In many rural pockets of India, it is now no longer a game played by men or elites, but by young, poor village women called Shweta, Sweety, Beauty, Kavita and Sapna. Bihar won in both the junior and senior categories at the Rugby National Championship in 2022, defeating Odisha in the former category and West Bengal in the latter.
It is a feat that has been a decade in the making — from a lone ranger coach’s search for talent to convincing conservative parents to send their daughters to explaining rugby to cricket-crazy Indians to getting the Bihar government to root for them.”
The man at the centre of this revolution is a civil servant named Pankaj Kumar: “As a state-level athlete, Pankaj Kumar was drawn to the beauty and power of the game. So when he got a government job under the state’s sports quota in 2012, popularising the sport in Bihar became his mission.

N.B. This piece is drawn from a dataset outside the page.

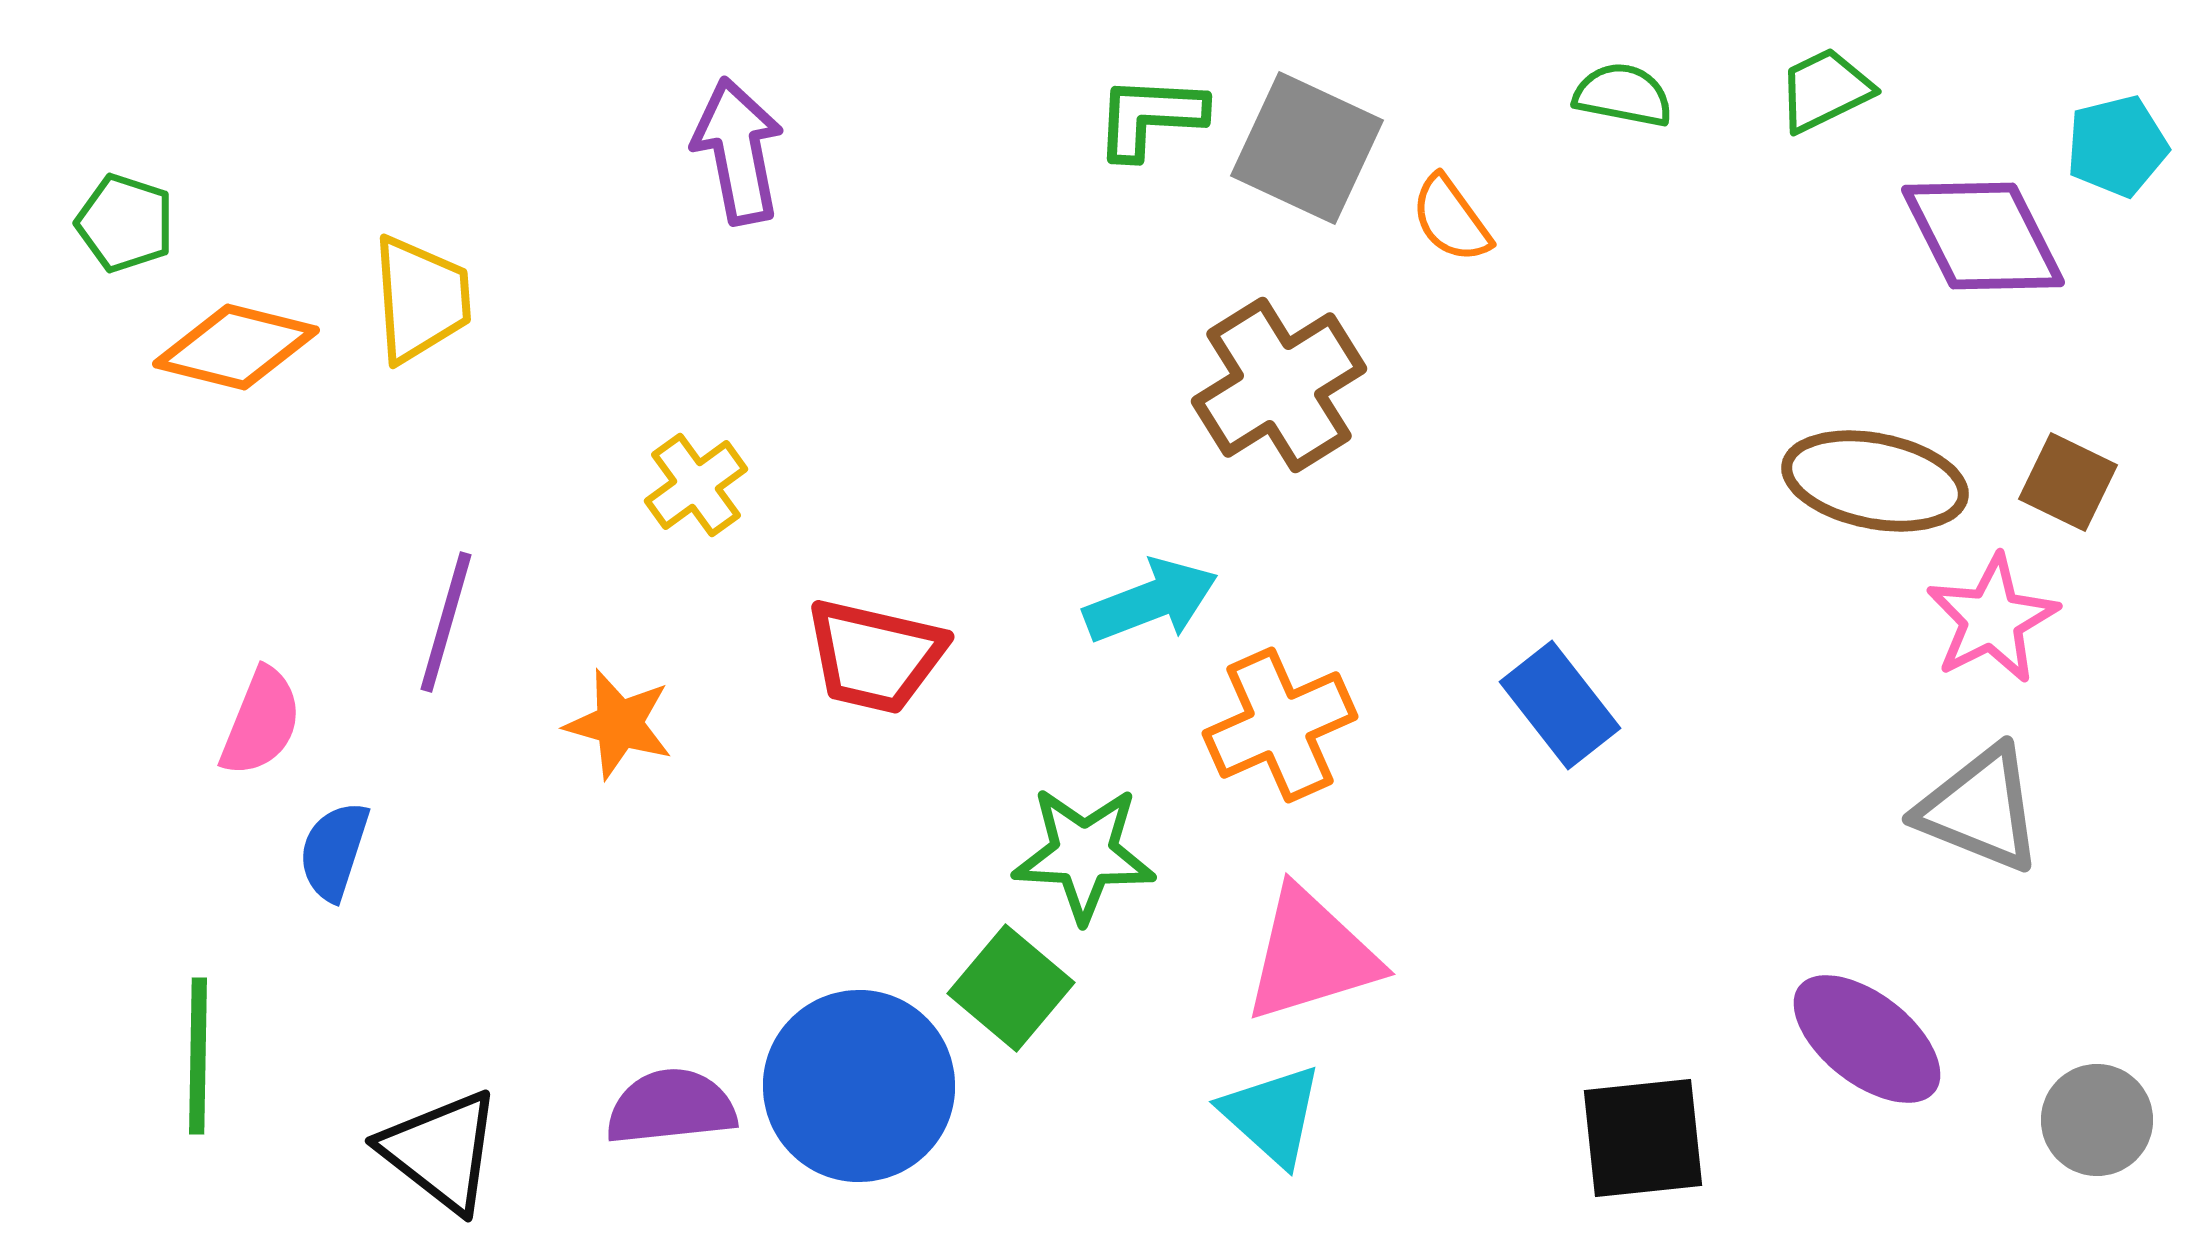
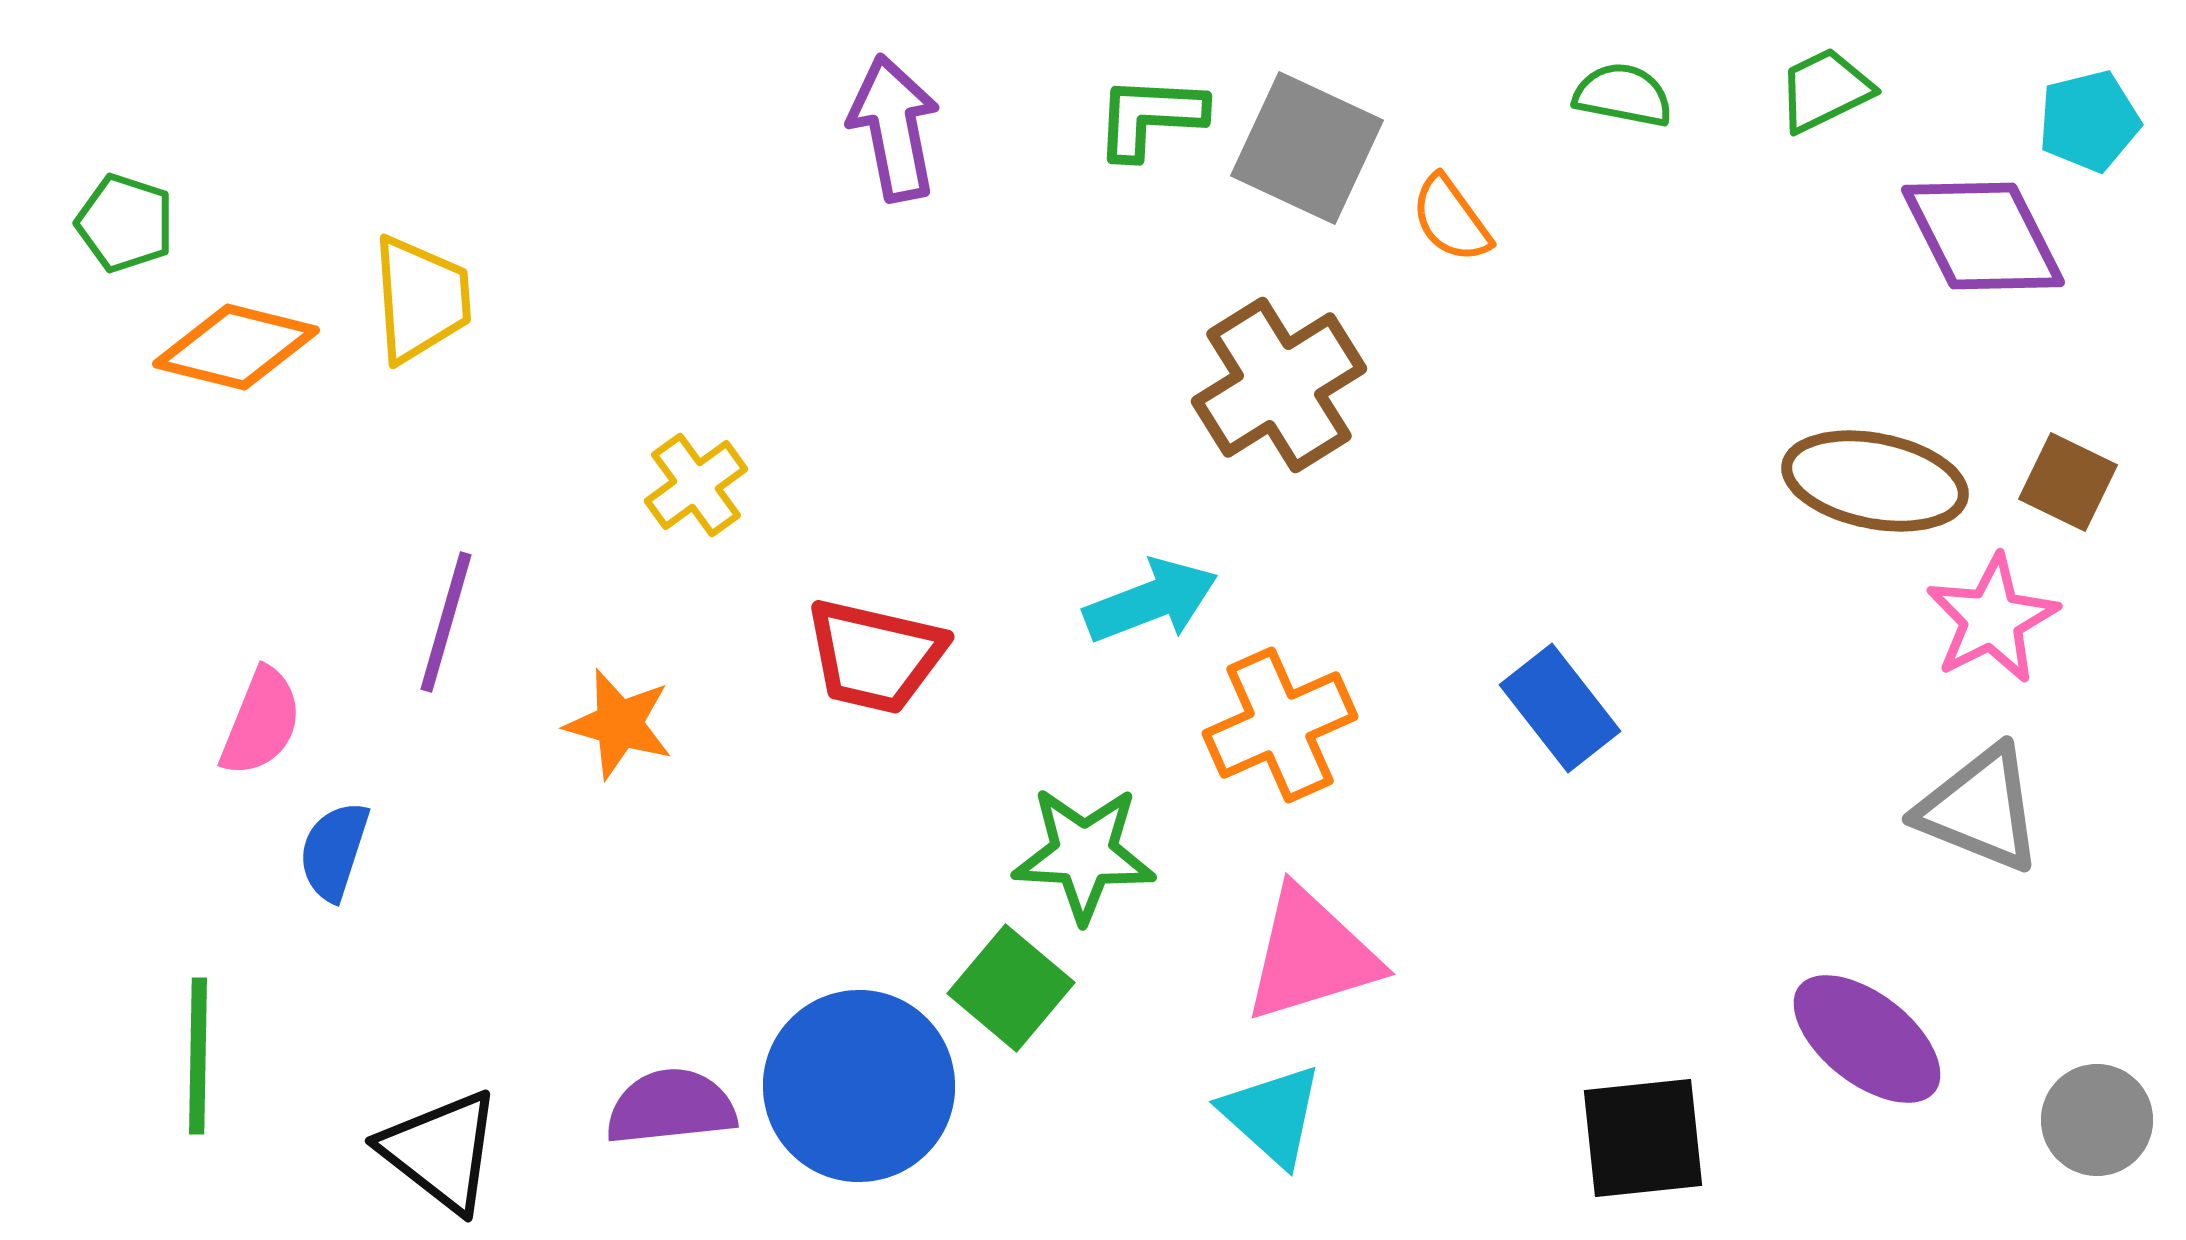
cyan pentagon: moved 28 px left, 25 px up
purple arrow: moved 156 px right, 23 px up
blue rectangle: moved 3 px down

He started touring the state in his capacity as secretary of Bihar’s Athletics Association. His mission was to find boys and girls with speed and strength. It was almost like a page out of the Bollywood blockbuster Chak De — the assembling of talent.”
Bihar’s girls have over the past five years won first national and then international recognition and a gaggle of medals. As a result, they have become household names in Bihar. For example, Sweety Kumari from the town of Barh: “Sweety has won international acclaim, bagging the International young player of the year award from Scrumqueens in 2019. She has also been dubbed the ‘fastest player in the continent’ by Asia Rugby, the governing body of the rugby union in Asia.”
As a result, Pankaj Kumar no longer has to beg parents to let their daughters play rugby.